The Physics of Superconducting Quantum Interference Devices (SQUIDs)
Introduction
Superconducting Quantum Interference Devices, or SQUIDs, are highly sensitive magnetometers used to measure extremely subtle magnetic fields. They are based on superconducting loops containing Josephson junctions. SQUIDs are among the most sensitive magnetic field detectors available, with noise levels as low as 3 fT Hz−½.
Principle of Operation
The basic principle of operation of a SQUID is the flux quantization in superconducting loops, and the Josephson effect. When a superconducting loop is exposed to a magnetic field, the change in the field induces a current in the loop, according to Faraday's law of electromagnetic induction. In a SQUID, the current thus induced produces a magnetic field that opposes the change in the applied field, thus keeping the total magnetic flux through the loop constant.
Types of SQUIDs
There are two main types of SQUIDs: DC SQUIDs and RF SQUIDs.
DC SQUIDs
DC SQUIDs have two Josephson junctions in parallel in the superconducting loop.

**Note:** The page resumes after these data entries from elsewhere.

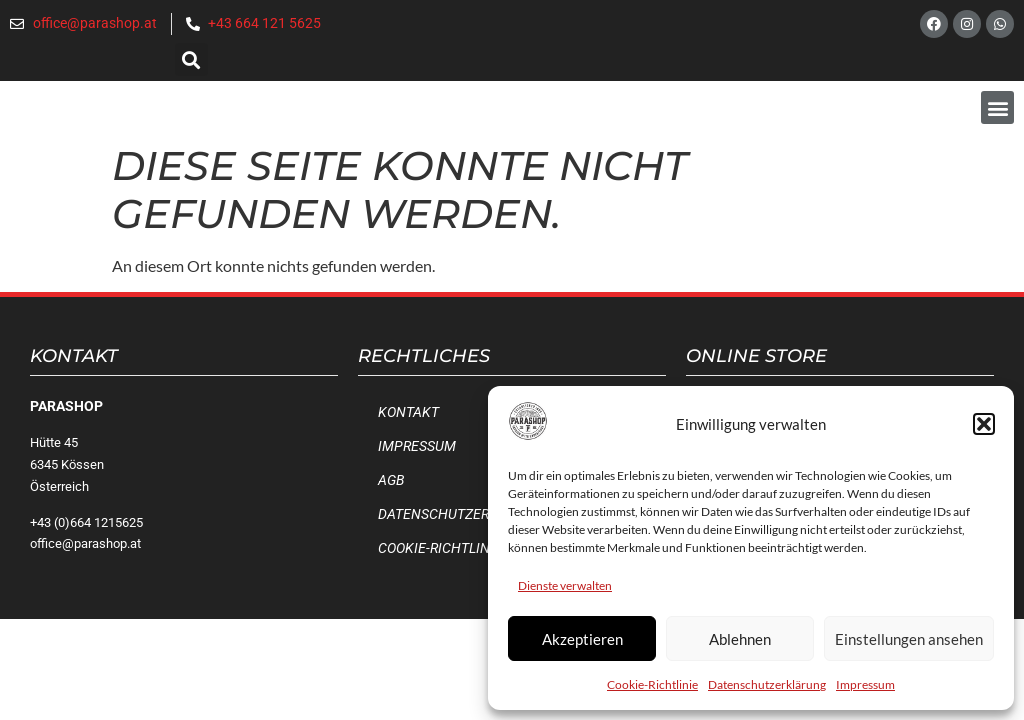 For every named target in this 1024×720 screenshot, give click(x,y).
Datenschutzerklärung (767, 684)
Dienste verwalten (565, 585)
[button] (984, 424)
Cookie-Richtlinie (652, 684)
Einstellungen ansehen (909, 639)
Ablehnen (740, 639)
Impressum (865, 684)
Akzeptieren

The current-voltage characteristic of a DC SQUID is periodic in the applied magnetic flux, with a period equal to the flux quantum.
RF SQUIDs
RF SQUIDs, on the other hand, have only one Josephson junction in the loop. They operate on the principle of the resonance of the LC circuit formed by the loop and a capacitor.
Applications
SQUIDs have a wide range of applications, from fundamental physics experiments to industrial and medical applications. They are used in Magnetic Resonance Imaging (MRI) for their ability to detect extremely small changes in magnetic fields, in geophysics for detecting variations in the Earth's magnetic field, and in astrophysics for measuring the properties of superconductors.